Broken Code Examples Are Costing You Developer Trust
The silent crisis in developer documentation
Every developer has experienced it. You find the docs for a library you want to use, copy the quickstart code example, paste it into your project, and… it doesn’t work. The import path is wrong. A function was renamed two versions ago. The expected output doesn’t match reality.
You just lost that developer’s trust. And you probably don’t even know it happened.
The numbers are worse than you think
After scanning thousands of documentation sites, a pattern emerged that’s hard to ignore: roughly 80% of developer docs sites have at least one code example that doesn’t run. Not deprecated features buried in old guides — front-page, getting-started, copy-paste-this-to-begin examples that are fundamentally broken.
The breakdown typically looks like this:
- Import errors — packages got renamed, paths restructured, named exports changed
- Deprecated APIs — functions that were removed or replaced in recent versions
- Wrong output — the example says “returns X” but the current version returns Y
- Missing dependencies — the example assumes packages that aren’t in the install instructions
- Version mismatches — the code works with SDK v2 but the latest is v4
Why this happens
Code examples don’t have tests. That’s the root cause.
Your application code has unit tests, integration tests, CI pipelines that catch regressions. Your documentation has… nothing. A human reviewer who may or may not run the code before approving a docs PR. Maybe a linter that checks for broken links but ignores whether the JavaScript actually executes.
Every time you ship a code change, there’s a chance it silently breaks a docs example somewhere. Rename a parameter? Some guide still shows the old name. Add a required field? The quickstart is now missing it. Change a response shape? The “expected output” section is now lying.
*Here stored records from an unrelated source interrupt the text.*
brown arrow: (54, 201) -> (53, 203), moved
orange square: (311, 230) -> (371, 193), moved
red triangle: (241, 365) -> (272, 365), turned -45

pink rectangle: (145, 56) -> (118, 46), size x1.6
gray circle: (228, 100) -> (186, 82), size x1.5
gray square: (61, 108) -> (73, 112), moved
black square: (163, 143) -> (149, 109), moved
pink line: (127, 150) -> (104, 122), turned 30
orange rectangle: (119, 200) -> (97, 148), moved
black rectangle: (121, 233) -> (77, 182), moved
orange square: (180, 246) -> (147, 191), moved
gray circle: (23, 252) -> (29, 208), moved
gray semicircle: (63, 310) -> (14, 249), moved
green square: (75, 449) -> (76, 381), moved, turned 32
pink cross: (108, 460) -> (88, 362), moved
The gap between code velocity and docs maintenance only grows over time.
The cost of broken examples
Support tickets spike
When code examples don’t work, developers don’t fix them — they file support tickets. Or they post on Stack Overflow. Or they tweet their frustration. Each broken example generates a predictable wave of “this doesn’t work” reports that your team has to triage manually.
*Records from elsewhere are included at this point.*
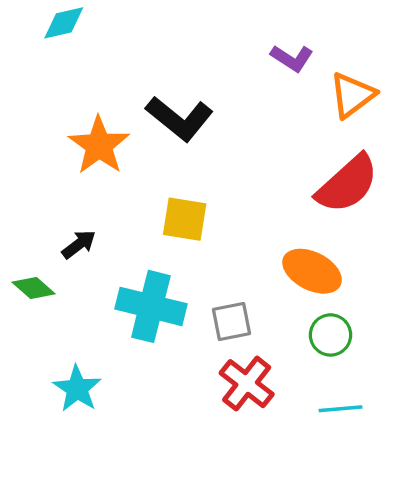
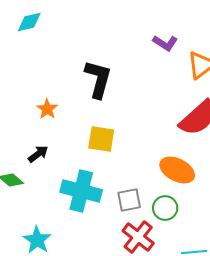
black L-shape: (180, 119) -> (98, 79), turned -114
orange star: (99, 145) -> (47, 109), moved, size x0.6
green circle: (331, 335) -> (165, 208), moved

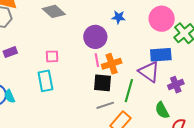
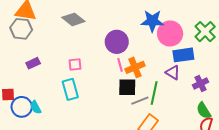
blue star: (118, 17) -> (152, 21), moved, size x1.6
pink circle: (162, 19) -> (170, 33), moved
purple triangle: (149, 72) -> (173, 73), size x0.7
gray line: (105, 105) -> (140, 101), moved
green semicircle: (162, 110) -> (204, 111), moved

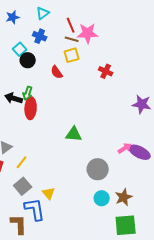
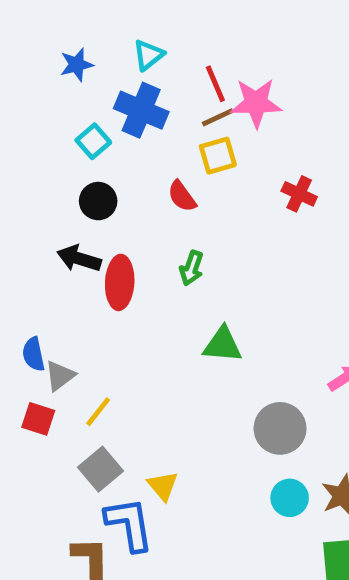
blue cross: (40, 36) -> (141, 110), size x1.5
brown line: (72, 39) -> (218, 117), turned -40
black circle: (28, 60) -> (98, 201), moved
green arrow: (28, 93) -> (191, 268), moved

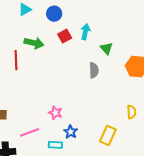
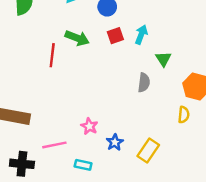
yellow semicircle: (131, 112) -> (184, 115), moved
blue star: (71, 132) -> (115, 142), moved
yellow rectangle: (108, 135) -> (148, 150), moved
Developers churn to competitors
A developer evaluating your tool versus a competitor will spend about 15 minutes on your quickstart guide. If the first code example fails, most won’t debug it — they’ll close the tab and try the next option. You lost a potential user and you’ll never know why.
Trust compounds (and so does distrust)
If the getting-started guide works, developers trust that the rest of the docs are accurate too. If it’s broken, they assume everything else is wrong. One broken example poisons the well for your entire documentation.
The fix: automated code validation
The same principle that makes CI/CD work for application code applies to documentation: don’t rely on humans to catch regressions — automate it.
A docs QA pipeline should:
- Extract every code block from your documentation
- Execute each example in an isolated sandbox with the correct language runtime
- Validate the output against what the docs claim it should be
- Run on every push so broken examples never reach production
- Open fix PRs when issues are found, not just report them
This isn’t theoretical. This is what zivodoc does. Connect your repo, and every code example in your docs gets executed in sandboxes — Node.js, Python, Go, cURL — on every push. Broken examples are caught before they reach your users.
Start with your quickstart guide
If you do nothing else, validate your getting-started guide. It’s the highest-traffic page in your docs and the first impression every new developer gets. If that page works, you’ve already eliminated the most damaging failure mode.
Then expand: API reference examples, tutorial code, integration guides. Automate it all. Your developers — and your support team — will thank you.